Farm to Table to Pop-Ups?

Room Key’s CEO also shared that “the easiest way to express Room Key’s unique position in the industry is to look outside online travel to another relevant consumer trend – in food.  We see real parallels with the farm-to-table movement.” Not sure the farm-to-table example is even close to what Room Key is doing. What real value is being provided to someone coming to your website by serving them a pop-up? There is nothing organic about that. What’s truly organic is traffic that you earn through providing valuable content. What’s organic is coming up with a strategy to provide value, build your brand, and attract repeat customers. What’s not organic is grabbing a one-time booking from someone stumbling onto your website via spam. Spam is not an organic food.

Okay, I think you get the parallel between the long-preserved nature of both pop-up technology and mystery meat. Let’s talk numbers.

Traffic Number Exaggerations + Compset Confusion

John Davis claimed to have “14 million visitors a month” in the same October 2012 interview. Compete.com shows their visits averaging 3.7 to 4.8 million; in other words, 10 million visits short of what they stated.

1compete

But hey, Compete.com is just an online tool. It can be off by a few million… right?

John also said that only 5% were direct visits (people who typed Roomkey.com into their browser window). Analytics 101 tells us that with 5% direct visits, the Roomkey.com brand is not actively building itself online. No conversion or revenue statistics have ever been shared. To quote John, “our conversion rates are very much in line with the objectives we set for the business and are meeting shareholder expectations, bringing millions of visitors per month into the Roomkey.com experience.” I really wish my shareholders were this naïve, happy and satisfied.

Another interesting example of cluelessness is this quote from their standard presentation: “Roomkey.com is receiving 7 times more visits than other recent start-up hotel websites like Hipmunk.com and Room77.com.” Comparing a pop-up catcher to awesome and innovative startups like Hipmunk and Room77  just highlights how clueless the brands still are.

Forgetting Something?

There is another fundamental problem with the site. The “beta” launch did not include any independent hotels. You can’t be a travel engine/online agent if you exclude an entire segment of the hotel industry. Launching with only the brands that paid for Room Key is going to come back to bite them, as they are now actively seeking to add independent hotels. Why won’t the independents want to join? Simple answer. Suspicion. How do independent hotels know that Marriott, Hilton and Wyndam hotels will not always be Room Key darlings? How can they expect to get fair representation? Not a smart move for an “innovative hotel search engine.”

Any Chance of Success?

Yes, there is always a way out of the darkness. A massive shift in policy needs to be implemented. The big brand shareholders need to come up with a better strategy. I would start here:

1. A better source of traffic than pop-up spamming .
2. Aggressive recruitment of independent hotels and resorts, especially in the international market.
3. Learning from successful OTA’s like Booking.com, Expedia.com, and also super-cool disrupters like Airbnb.com.

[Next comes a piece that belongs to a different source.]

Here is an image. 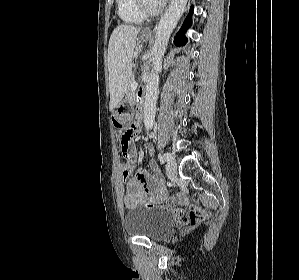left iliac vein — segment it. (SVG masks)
Wrapping results in <instances>:
<instances>
[{"mask_svg":"<svg viewBox=\"0 0 299 280\" xmlns=\"http://www.w3.org/2000/svg\"><path fill=\"white\" fill-rule=\"evenodd\" d=\"M166 172L169 177H174L177 173V164L175 162L174 157L169 160L166 164Z\"/></svg>","mask_w":299,"mask_h":280,"instance_id":"left-iliac-vein-1","label":"left iliac vein"}]
</instances>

In today’s world of online travel, clinging to what’s comfortable is going to get you nowhere. It’s nice to see the brands trying to join the internet age, albeit a little late. But they’re still holding on to the edge of the pool. Understand why the market leaders are successful and build on that, or take it in a new direction. But you’ll never succeed using last year’s (last decade’s) online strategies.

Airbnb: More Than a Threat, It’s a Great Disruptor To The Hotel & Travel Sector

I recently read an article on Airbnb on Euromonitor that declared: “Airbnb.com Poses Only a Small Threat to Hotel Industry.”

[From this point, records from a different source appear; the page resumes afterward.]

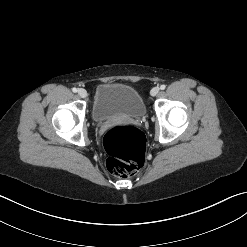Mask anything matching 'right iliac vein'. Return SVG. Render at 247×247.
I'll return each mask as SVG.
<instances>
[{
    "mask_svg": "<svg viewBox=\"0 0 247 247\" xmlns=\"http://www.w3.org/2000/svg\"><path fill=\"white\" fill-rule=\"evenodd\" d=\"M78 95L81 97V98H85L87 96V91L83 88H80L78 90Z\"/></svg>",
    "mask_w": 247,
    "mask_h": 247,
    "instance_id": "right-iliac-vein-1",
    "label": "right iliac vein"
}]
</instances>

The truth is, Airbnb is not only a threat, but is actually a great disruptor for the hotel and travel sector. The article I cited makes three critical errors in reaching its erroneous conclusion. Let’s break them down.

Mistake #1: Airbnb is a “vacation rental” business.

Characterizing Airbnb as a vacation rental market play is simply not right. The article uses Wyndham Worldwide as an example of a hotel group that  “owns one of the oldest vacation rental brands—the British Hoseasons est. 1940” (who knew!). Well, congratulations to Wyndham Worldwide for keeping this a secret from the online world for 70 years! Maybe it was classified as a secret project from the WWII era?

To put Airbnb’s reach in perspective, I polled 15 of my best-heeled traveler buddies. Many of them are currently working in the hotel industry. Everyone had used AirBnb or referred a family member to Airbnb at least once. (In case you were wondering, the number of them who contributed any revenue to “British Hoseasons” was ZERO.)

Folks, Airbnb goes way beyond vacay (I used vacay!) rental people. People book Airbnb for EVERYTHING – vacation, business, events, family get-togethers, elopements, comic conventions, etc.  What they are putting in the limelight is how quickly the online travel market is changing and growing.

Mistake #2: Its effects are limited to leisure travel.

Here is one of the headers from the article: “Hotels need to keep an eye on leisure travellers.” Well, hotels need to keep an eye on ALL travelers and the massive changes that are happening in the way people are booking travel. Hotels need to learn to provide better value. Airbnb is not just for a family on vacation that is looking for a kitchen to make breakfast in. Neither it is just hipsters looking for a hotel alternative because hotels are too mainstream. C’mon! It’s much broader. I used Airbnb three times in 2012 for some serious business travel. Meetings, conference speaking, etc. You know… the trips where you have to work a lot? Think a lot of business thoughts?

Even the geographical outreach of Airbnb is spectacular. I had rooms booked in San Francisco, Phoenix and Singapore. Every single experience was excellent. Pretty ironic when I was staying in a Phoenix penthouse that belonged to the General Manager of a local designer hotel! The town was pretty sold out for the days I was there. I made the choice not to pay $465 for an Embassy Suite, and so did many other business travelers that week.

Mistake #3: Counting on the government to shut it down.

Euromonitor article interestingly stated that “Local governments may be an ally.”  to the hotel industry in controlling  Airbnb. Wow. Counting on the government to shut down innovation and disruption-based business models is really sad. Hotels need to know that any government that is going to shut down innovators is going use the same logic to hurt you when you innovate. Unless you have sworn off innovation as a hotel brand, beware what you wish for. Anyway, let’s get real. Building code violations in NYC are not going to be stopping Airbnb. Wishing for that to happen is a fool’s dream.

In conclusion

Airbnb is way beyond a threat to hotels. It’s a new way of conducting the business of travel. It is adding new entrepreneurs to the hotel business, as anyone with an additional room to rent can now be a hotelier. Not only that, Airbnb is adding a supply of rentable rooms to cities across the globe. The words “the city is sold out tonight” have a brand new meaning thanks to Airbnb.